ACTIVITY: Reproduce exactly the line with "Odoo (783, 839)" and the lines after it. Stop at the last line of the data and include nothing else.

(Records from a data collection)
____

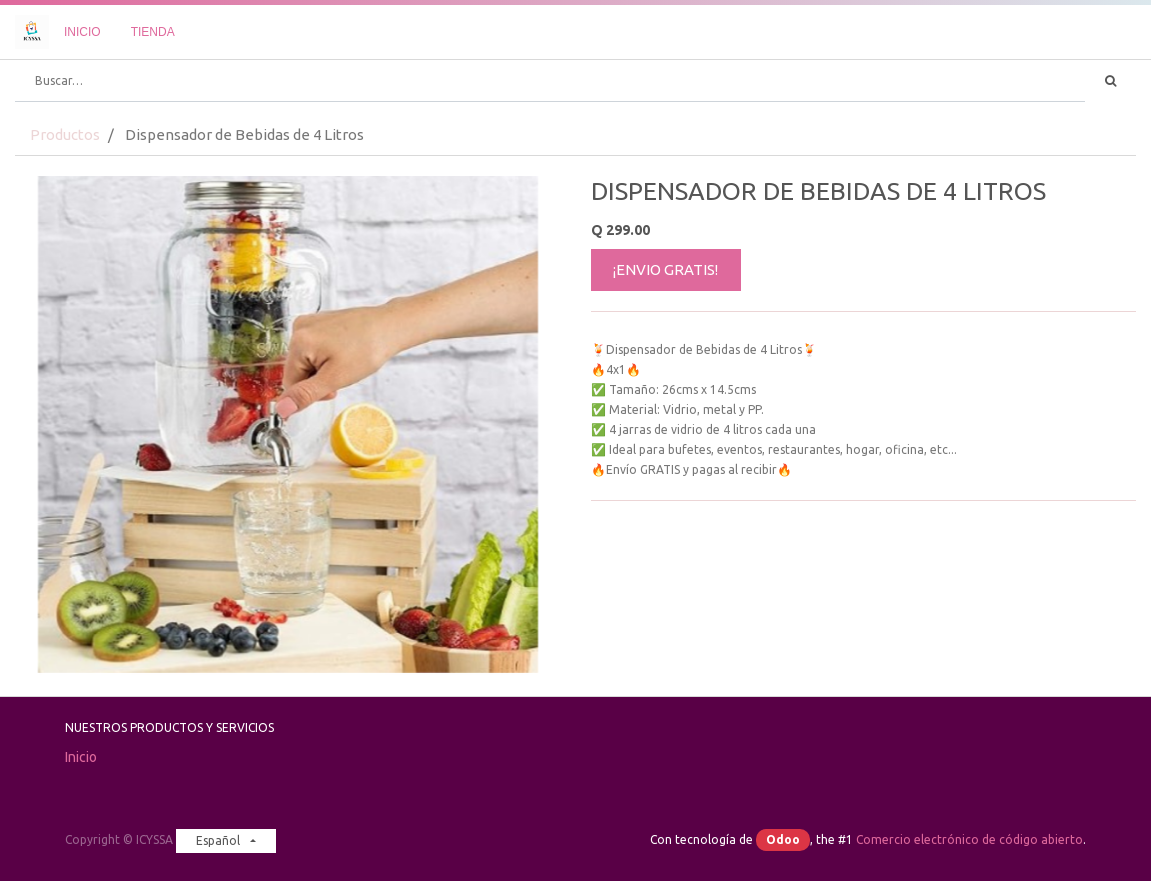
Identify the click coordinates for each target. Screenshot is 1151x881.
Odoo (783, 839)
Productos (65, 134)
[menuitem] (82, 32)
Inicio (81, 757)
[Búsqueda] (1110, 81)
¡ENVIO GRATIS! (665, 269)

____

RESPONSE TO THIS EXERCISE:
Odoo (783, 839)
Productos (65, 134)
[menuitem] (82, 32)
Inicio (81, 757)
[Búsqueda] (1110, 81)
¡ENVIO GRATIS! (665, 269)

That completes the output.